A word-for-word copy of the data, pictures excluded, is what this task asks for.
————
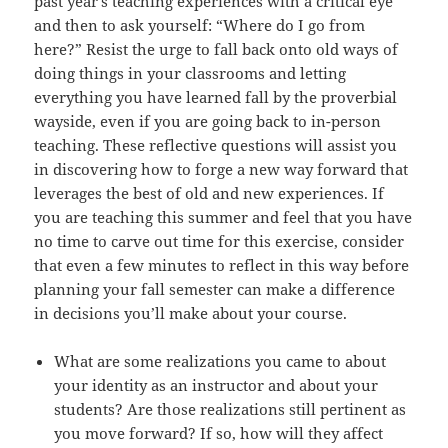
past year’s teaching experiences with a critical eye
and then to ask yourself: “Where do I go from
here?” Resist the urge to fall back onto old ways of
doing things in your classrooms and letting
everything you have learned fall by the proverbial
wayside, even if you are going back to in-person
teaching. These reflective questions will assist you
in discovering how to forge a new way forward that
leverages the best of old and new experiences. If
you are teaching this summer and feel that you have
no time to carve out time for this exercise, consider
that even a few minutes to reflect in this way before
planning your fall semester can make a difference
in decisions you’ll make about your course.
What are some realizations you came to about
your identity as an instructor and about your
students? Are those realizations still pertinent as
you move forward? If so, how will they affect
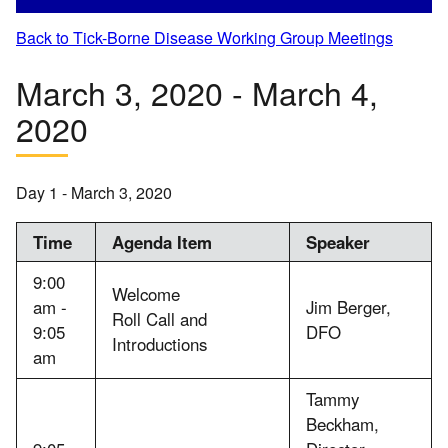
Back to Tick-Borne Disease Working Group Meetings
March 3, 2020 - March 4,
2020
Day 1 - March 3, 2020
Time
Agenda Item
Speaker
9:00
Welcome
am -
Jim Berger,
Roll Call and
9:05
DFO
Introductions
am
Tammy
Beckham,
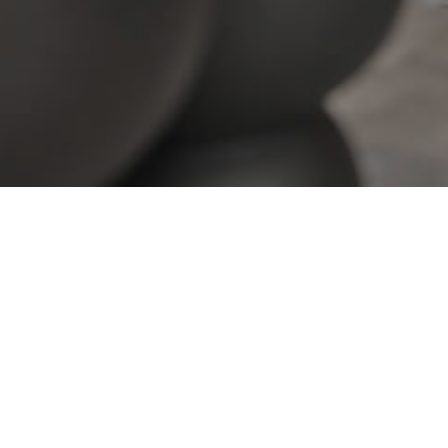
View All Properties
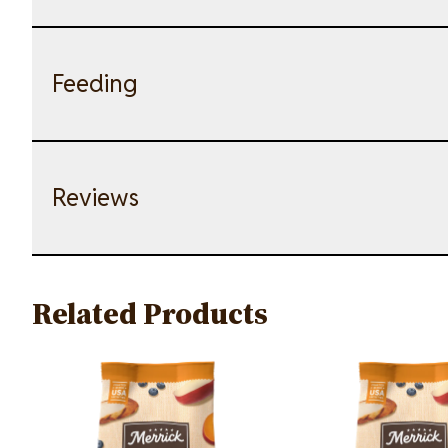
Feeding
Reviews
Related Products
Image
Image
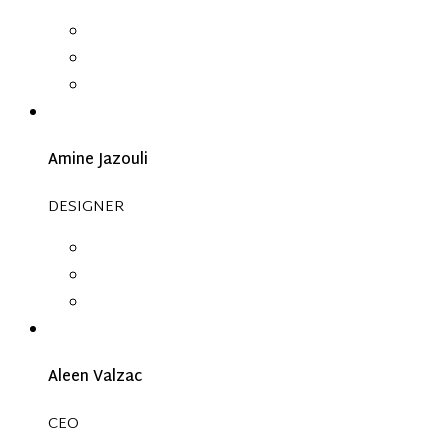
Amine Jazouli
DESIGNER
Aleen Valzac
CEO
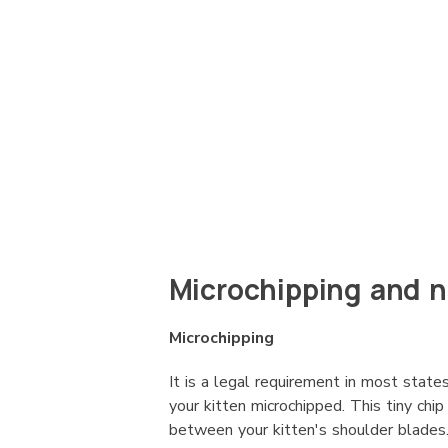
Microchipping and 
Microchipping
It is a legal requirement in most states
your kitten microchipped. This tiny chip
between your kitten's shoulder blades. 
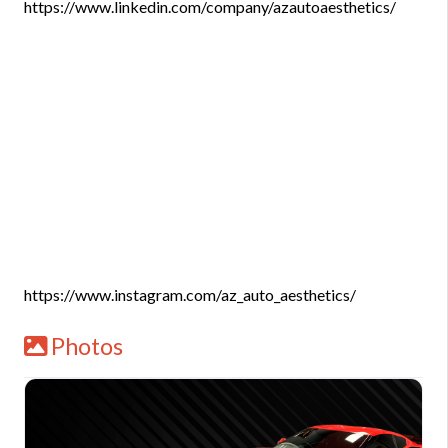
https://www.linkedin.com/company/azautoaesthetics/
https://www.instagram.com/az_auto_aesthetics/
Photos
————
▶ [Written answer]:
past year’s teaching experiences with a critical eye
and then to ask yourself: “Where do I go from
here?” Resist the urge to fall back onto old ways of
doing things in your classrooms and letting
everything you have learned fall by the proverbial
wayside, even if you are going back to in-person
teaching. These reflective questions will assist you
in discovering how to forge a new way forward that
leverages the best of old and new experiences. If
you are teaching this summer and feel that you have
no time to carve out time for this exercise, consider
that even a few minutes to reflect in this way before
planning your fall semester can make a difference
in decisions you’ll make about your course.
What are some realizations you came to about
your identity as an instructor and about your
students? Are those realizations still pertinent as
you move forward? If so, how will they affect
Back to Tick-Borne Disease Working Group Meetings
March 3, 2020 - March 4,
2020
Day 1 - March 3, 2020
Time
Agenda Item
Speaker
9:00
Welcome
am -
Jim Berger,
Roll Call and
9:05
DFO
Introductions
am
Tammy
Beckham,
View All Properties
Feeding
Reviews
Related Products
Image
Image
Amine Jazouli
DESIGNER
Aleen Valzac
CEO
Microchipping and 
Microchipping
It is a legal requirement in most states
your kitten microchipped. This tiny chip
between your kitten's shoulder blades. 
https://www.linkedin.com/company/azautoaesthetics/
https://www.instagram.com/az_auto_aesthetics/
Photos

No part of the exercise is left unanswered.